For whatever reason, now you have a compromised tank. I think a 55 really needs the brace because of its dimensions. Personally, I wouldn't trust it.


----------



## lildark185 (Jul 7, 2006)

I drained half the water and the bowing is gone. I've decided to look for another tank (hopefully an upgrade). I believe this happened when I was adding water to the tank from a bucket and it clipped the brace. Thanks for everyone's input!


----------



## vancat (Nov 5, 2004)

great opportunity to get a better size for scaping. Oceanic 58 g is a good one... good luck


----------



## rhodophyta (Jan 23, 2006)

lildark185 said:


> The center brace on my 55 gallon tank has broken, is this reason for concern as I have hear people have completely removed the braces off tanks.


That IMO should only be people keeping snakes who don't have water in the tank. Although why they would remove the brace is beyond me. It still helps hold up the lights and the lid.


----------



## JERP (Feb 4, 2003)

The brace can be replaced if you can't afford a new tank.


----------



## vancat (Nov 5, 2004)

I heard that too but I tried to find one for my 72 to no avail.


----------



## JERP (Feb 4, 2003)

You'll need to contact a glass shop to have a piece cut. The piece needs to be the same size and thickness as the old. The brace can be thicker, not thinner. 

The repair is likely a DIY job. Anyone with minimal carpentry skills can perform the repair. You need a razor and vinegar to clean off the old silicon, new silicon and glass, and a couple clamps and straight pieces of 2x4 the length of your tank. The carpentry skills are mostly knowing how to clamp two things together. The silicon takes a day or so to dry.Perform a water change when you are done.


----------



## vancat (Nov 5, 2004)

In my case, I sold the broken-brace tank to a snake keeper for $75, spent a few bucks more and got a new 'worry-free' tank in a better size. 

Partly peace of mind, partly an excuse to get a better tank.


----------



## rhodophyta (Jan 23, 2006)

JERP said:


> The brace can be replaced if you can't afford a new tank.


If you know the manufacturer and tank model, you can order it or have your friendly pet shop order it for you.

The entire top frame can also be replaced with an acrylic frame that replaces the old plastic one. The outer pieces can be any color or smokey.
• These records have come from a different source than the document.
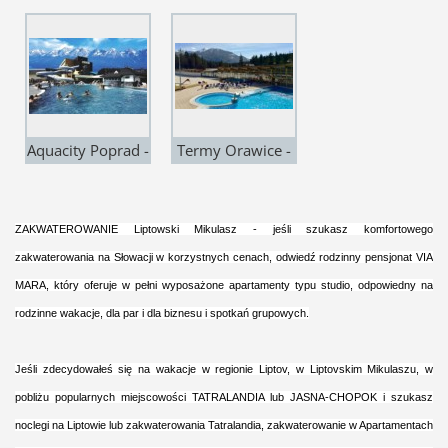
Tatralandia - 1
Besenová - 13
km
km
Aquacity Poprad -
Termy Orawice -
50 km
45 km
ZAKWATEROWANIE Liptowski Mikulasz - jeśli szukasz komfortowego
zakwaterowania na Słowacji w korzystnych cenach, odwiedź rodzinny pensjonat VIA
MARA, który oferuje w pełni wyposażone apartamenty typu studio, odpowiedny na
rodzinne wakacje, dla par i dla biznesu i spotkań grupowych.
Jeśli zdecydowałeś się na wakacje w regionie Liptov, w Liptovskim Mikulaszu, w
pobliżu popularnych miejscowości TATRALANDIA lub JASNA-CHOPOK i szukasz
noclegi na Liptowie lub zakwaterowania Tatralandia, zakwaterowanie w Apartamentach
The brace should be clear which sticks fine to other colors of acrylic but check JIC you pick an incompatible mix if there is one, and it's a good idea to install the brace vertically instead of flat. It will block less light and if anything happens to temporarily rest on it, it is now alligned to resist instead of bending.


----------



## lildark185 (Jul 7, 2006)

I'll be picking up a 75 gallon tank with metal frame on Sunday for $150 off of Craigslist. The tank held a snake so should it should be perfectly fine in terms of wear and tear. I thought of using the 55 gallon as a grow out tank (filled partially) for any fry that might come from my angelfish pair. They just laid eggs again but the fry never make it since it's a community tank.


----------



## mahchay (Jul 21, 2009)

get a 75! the only difference its dimensions are to a 55 is it has a couple more inches of depth!


----------



## wwh2694 (Aug 15, 2008)

I got a ADA tank and its bowing... I went to the ADA show room and all their tanks are bowing and been like than for several years.


----------